A couple of ::ahem:: brilliant articles came out before the US had committed to rash action, literally while the Trade Center's ashes were cooling. Allow me to who...er, recommend them:

From Stop the Spin
The defeat that the terrorists cannot endure is a defeat in the court of Muslim public opinion. Terrorists should be treated as criminals, albeit criminals with massive firepower. If possible, they should be captured and tried for crimes against humanity. The United States should take steps to redress massive injustices in Muslim lands, including the slaughter in Indonesia, which we facilitated [27]. To reprise Raymond Close's penetrating words: "[T]he most effective defenses we will have against the terrorist threat [are] a commitment to the rule of law, dedication to fairness and evenhandedness in settling international disputes and a reputation as the most humanitarian nation in the world.

And (remember, this was written before Tora Bora), from A Tangled Web

Fortunately, Bush (or at least his coterie of advisors) has not proven to be quite the fool that bin Laden apparently took him to be.
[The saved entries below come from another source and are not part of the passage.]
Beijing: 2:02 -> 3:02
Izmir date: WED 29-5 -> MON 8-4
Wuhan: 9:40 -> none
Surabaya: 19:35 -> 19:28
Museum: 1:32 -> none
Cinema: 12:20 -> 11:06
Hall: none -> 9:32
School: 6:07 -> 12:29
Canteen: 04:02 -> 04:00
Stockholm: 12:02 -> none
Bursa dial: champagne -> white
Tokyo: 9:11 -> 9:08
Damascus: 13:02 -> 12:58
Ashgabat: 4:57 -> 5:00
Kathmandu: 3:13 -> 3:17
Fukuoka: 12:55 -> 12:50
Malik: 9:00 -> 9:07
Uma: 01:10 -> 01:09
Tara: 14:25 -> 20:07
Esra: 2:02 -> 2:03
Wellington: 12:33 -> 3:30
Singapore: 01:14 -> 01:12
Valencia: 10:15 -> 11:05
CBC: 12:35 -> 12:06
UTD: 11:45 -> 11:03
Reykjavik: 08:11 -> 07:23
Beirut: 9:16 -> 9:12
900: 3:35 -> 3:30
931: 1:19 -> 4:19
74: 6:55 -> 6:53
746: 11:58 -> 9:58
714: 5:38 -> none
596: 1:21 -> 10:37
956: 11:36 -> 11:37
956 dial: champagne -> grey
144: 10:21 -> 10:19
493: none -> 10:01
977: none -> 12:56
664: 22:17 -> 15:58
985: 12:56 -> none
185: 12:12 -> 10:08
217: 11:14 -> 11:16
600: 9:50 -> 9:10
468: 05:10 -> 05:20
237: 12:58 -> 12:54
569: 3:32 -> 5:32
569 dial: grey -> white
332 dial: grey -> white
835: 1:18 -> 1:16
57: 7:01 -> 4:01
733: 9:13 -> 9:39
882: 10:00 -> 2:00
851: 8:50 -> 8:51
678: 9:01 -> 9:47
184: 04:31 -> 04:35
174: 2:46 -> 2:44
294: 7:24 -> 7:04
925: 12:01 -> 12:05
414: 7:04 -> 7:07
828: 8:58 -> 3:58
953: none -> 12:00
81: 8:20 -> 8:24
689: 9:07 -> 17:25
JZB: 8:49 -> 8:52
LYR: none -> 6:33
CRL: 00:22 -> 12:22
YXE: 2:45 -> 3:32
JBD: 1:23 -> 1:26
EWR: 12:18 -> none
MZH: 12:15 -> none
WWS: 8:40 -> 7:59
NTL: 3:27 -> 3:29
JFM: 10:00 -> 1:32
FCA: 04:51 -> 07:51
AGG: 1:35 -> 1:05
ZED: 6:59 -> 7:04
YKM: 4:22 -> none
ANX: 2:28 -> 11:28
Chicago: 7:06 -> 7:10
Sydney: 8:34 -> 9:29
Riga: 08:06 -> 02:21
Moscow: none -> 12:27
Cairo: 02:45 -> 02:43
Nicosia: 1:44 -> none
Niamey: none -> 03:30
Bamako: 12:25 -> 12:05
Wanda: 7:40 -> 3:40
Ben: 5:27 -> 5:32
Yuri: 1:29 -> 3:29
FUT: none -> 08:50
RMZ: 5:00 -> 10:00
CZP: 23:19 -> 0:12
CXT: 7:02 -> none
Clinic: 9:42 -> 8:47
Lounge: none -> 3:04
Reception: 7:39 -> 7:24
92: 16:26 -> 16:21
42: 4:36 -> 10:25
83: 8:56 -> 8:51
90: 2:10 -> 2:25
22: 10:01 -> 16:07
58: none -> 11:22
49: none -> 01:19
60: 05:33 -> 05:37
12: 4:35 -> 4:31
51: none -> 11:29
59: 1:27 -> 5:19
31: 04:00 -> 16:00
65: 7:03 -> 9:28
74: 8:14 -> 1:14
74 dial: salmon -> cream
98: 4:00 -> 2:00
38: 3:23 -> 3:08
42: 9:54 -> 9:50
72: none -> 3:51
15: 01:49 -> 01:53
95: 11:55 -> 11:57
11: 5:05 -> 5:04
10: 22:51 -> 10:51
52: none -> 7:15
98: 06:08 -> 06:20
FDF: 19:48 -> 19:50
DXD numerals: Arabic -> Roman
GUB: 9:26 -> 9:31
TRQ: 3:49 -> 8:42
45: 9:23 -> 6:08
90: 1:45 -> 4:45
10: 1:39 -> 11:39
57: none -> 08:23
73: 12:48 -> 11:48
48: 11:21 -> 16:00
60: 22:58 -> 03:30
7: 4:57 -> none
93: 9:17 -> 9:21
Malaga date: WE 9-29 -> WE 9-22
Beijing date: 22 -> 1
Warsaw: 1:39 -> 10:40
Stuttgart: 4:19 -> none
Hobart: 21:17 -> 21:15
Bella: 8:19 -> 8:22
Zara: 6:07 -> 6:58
Military operations are being planned with deliberation, not conducted in heat. With careful planning, the chances of a widespread Muslim backlash are diminishing. If bin Laden is captured and tried, or killed by Special Forces in small-scale combat, it will be hard for his followers to beatify him or take his demise as an affront to Islam. Still, due deliberation is the minimum we should expect from a president. Martial rhetoric is cheap, violence is easy, but who among them can raise the dead?

Two points:

1) The greatest fear I had, so great that I only referred to it by saying that I wished I could underline it for the reader, was that Al Qaida's plan was to pin the American army down in some remote region, then detonate one or more nuclear devices inside the US to cause mass casualties and simultaneously disrupt support for the troops. Fortunately, it seems they hadn't mapped out the tactical game that far ahead (and, of course, the US didn't commit large numbers of troops until spring of 2003). While they could still do something like that, it would no longer have the devastating effect that it might have had earlier.

2) The Spiegel article maps out a timetable, but it doesn't have any sort of tactical detail that would be helpful. Muden's article identifies the economy as a primary target. I think this is correct, even if bin Laden doesn't understand it in those terms. US war fighting doctrine is based, and has been since the Civil War, on superiority of production. To grossly oversimplify, the Germans relied on unit cohesion and technical excellence, the Japanese relied on the willingness of the individual to sacrifice himself for the greater cause, the Russians relied on size, and the US relied on the principles of mass production.

Vietnam was a setback to the doctrine, but as a general rule, it persists as doctrine because it works. The attempt to get a stranglehold on oil is probably an offshoot of the doctrine. The problem is that the doctrine doesn't work against popular movements, at least if applied militarily. Mass produce Gameboys and VCRs that entertain their kids at an affordable price, and you win hearts and minds. Mass produce weapons that kill their kids and you lose.

At any rate, terrorism has serious economic impacts. Money gets diverted from the civilian sector into weapons and, in this case, war. People travel less. Money has to be spent guarding borders, checking tomato trucks, and securing chemical plants. Worst of all, people stop talking to one another and working with one another as the fear of the national security state seeps in.

Aficionados of Civilization III (which is a mediocre game, but about the only one that seems to deal with resource issues) will recognize the problem. Invade your neighbor to grab his oil supplies and you get a temporary gain but suffer a temporary loss of trade. More lasting are his enmity and (if he isn't defeated quickly), the damage to your political system. Lose your democracy and suddenly your production drops way off. A winning strategy in Civilization is making it look like the other guy is to blame.